Oleh: Alifia Nur Ifany, Nabila Jauza, dan Prajna Syifa Paramitha Divani
Surakarta - Kasus kekerasan seksual sudah tidak asing didengar oleh masyarakat Indonesia. Menurut UU Nomor 35 Tahun 2014, kekerasan seksual adalah setiap perbuatan terhadap anak yang berakibat timbulnya kesengsaraan atau penderitaan secara fisik, psikis, seksual, dan/atau penelantaran, termasuk ancaman untuk melakukan perbuatan, pemaksaan, atau perampasan kemerdekaan secara melawan hukum.Â
Kemudian, Komnas Perempuan dalam penelitiannya selama 12 tahun menyimpulkan terdapat 15 macam kekerasan seksual, yaitu perkosaan, intimidasi seksual termasuk ancaman atau percobaan perkosaan, pelecehan seksual, eksploitasi seksual, perdagangan perempuan untuk tujuan seksual, prostitusi paksa, perbudakan seksual, pemaksaan perkawinan, termasuk cerai gantung, pemaksaan kehamilan, pemaksaan aborsi, pemaksaan kontrasepsi dan sterilisasi, penyiksaan seksual, penghukuman tidak manusiawi dan bernuansa seksual, praktik tradisi bernuansa seksual yang membahayakan atau mendiskriminasi perempuan, serta kontrol seksual, termasuk lewat aturan diskriminatif beralasan moralitas dan agama. Kekerasan seksual dapat terjadi kapan saja, oleh siapa saja, kepada siapa saja, dan di mana saja, termasuk di lingkungan sekolah.
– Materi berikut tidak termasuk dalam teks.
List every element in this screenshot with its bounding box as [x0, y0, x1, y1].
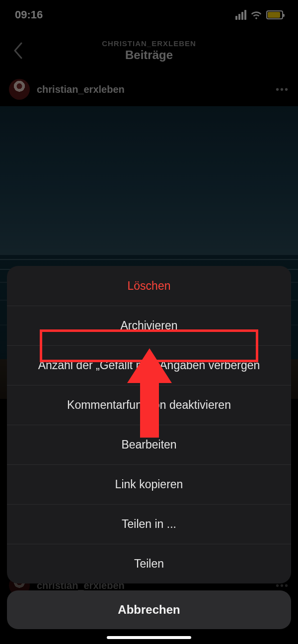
home-indicator[interactable]: [107, 636, 191, 639]
sheet-item-hide-likes[interactable]: Anzahl der „Gefällt mir"-Angaben verberg…: [7, 345, 291, 385]
action-sheet: Löschen Archivieren Anzahl der „Gefällt …: [7, 266, 291, 583]
sheet-item-disable-comments[interactable]: Kommentarfunktion deaktivieren: [7, 385, 291, 425]
action-sheet-cancel: Abbrechen: [7, 590, 291, 629]
sheet-item-label: Archivieren: [120, 319, 177, 333]
sheet-item-label: Bearbeiten: [121, 438, 176, 452]
sheet-item-share-in[interactable]: Teilen in ...: [7, 504, 291, 544]
sheet-item-delete[interactable]: Löschen: [7, 266, 291, 306]
sheet-item-label: Teilen in ...: [122, 517, 176, 531]
sheet-item-archive[interactable]: Archivieren: [7, 306, 291, 345]
sheet-item-copy-link[interactable]: Link kopieren: [7, 464, 291, 504]
sheet-item-label: Anzahl der „Gefällt mir"-Angaben verberg…: [38, 358, 260, 373]
sheet-item-edit[interactable]: Bearbeiten: [7, 425, 291, 464]
sheet-item-label: Kommentarfunktion deaktivieren: [67, 398, 231, 412]
sheet-item-label: Link kopieren: [115, 477, 183, 492]
cancel-button[interactable]: Abbrechen: [7, 590, 291, 629]
cancel-label: Abbrechen: [118, 603, 180, 617]
sheet-item-label: Teilen: [134, 557, 164, 571]
action-sheet-container: Löschen Archivieren Anzahl der „Gefällt …: [7, 266, 291, 629]
sheet-item-label: Löschen: [128, 279, 171, 293]
sheet-item-share[interactable]: Teilen: [7, 544, 291, 583]
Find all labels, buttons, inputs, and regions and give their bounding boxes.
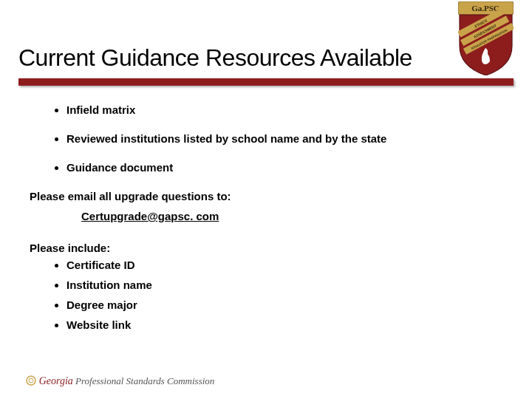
list-item: Infield matrix bbox=[66, 103, 502, 116]
list-item: Certificate ID bbox=[66, 259, 502, 271]
list-item: Institution name bbox=[66, 279, 502, 291]
slide: Ga.PSC ETHICS ASSESSMENT EDUCATOR PREPAR… bbox=[0, 0, 532, 399]
guidance-resources-list: Infield matrix Reviewed institutions lis… bbox=[30, 103, 502, 174]
svg-point-9 bbox=[29, 378, 33, 383]
page-title: Current Guidance Resources Available bbox=[18, 44, 514, 72]
include-list: Certificate ID Institution name Degree m… bbox=[30, 259, 502, 331]
footer-org-prefix: Georgia bbox=[39, 375, 73, 386]
email-line: Certupgrade@gapsc. com bbox=[81, 210, 502, 222]
email-prompt: Please email all upgrade questions to: bbox=[30, 190, 502, 202]
list-item: Guidance document bbox=[66, 161, 502, 174]
svg-text:Ga.PSC: Ga.PSC bbox=[471, 4, 499, 13]
title-underline-bar bbox=[18, 78, 514, 86]
footer-org-logo: Georgia Professional Standards Commissio… bbox=[26, 375, 214, 387]
list-item: Degree major bbox=[66, 299, 502, 311]
list-item: Website link bbox=[66, 318, 502, 331]
include-prompt: Please include: bbox=[30, 242, 502, 254]
list-item: Reviewed institutions listed by school n… bbox=[66, 132, 502, 145]
georgia-seal-icon bbox=[26, 375, 36, 386]
content-area: Infield matrix Reviewed institutions lis… bbox=[30, 103, 502, 338]
svg-point-8 bbox=[27, 376, 35, 385]
footer-org-rest: Professional Standards Commission bbox=[73, 375, 215, 386]
contact-email-link[interactable]: Certupgrade@gapsc. com bbox=[81, 210, 219, 222]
Dalam upaya pengabdian kepada masyarakat, tiga mahasiswa Psikologi Universitas Sebelas Maret melakukan psikoedukasi di beberapa SMA Negeri Ramah Anak di Surakarta. Tema kekerasan seksual diusung sebagai langkah preventif yang harapannya tepat untuk menanggulangi serta mengatasi kekerasan seksual pada anak terkhusus siswa.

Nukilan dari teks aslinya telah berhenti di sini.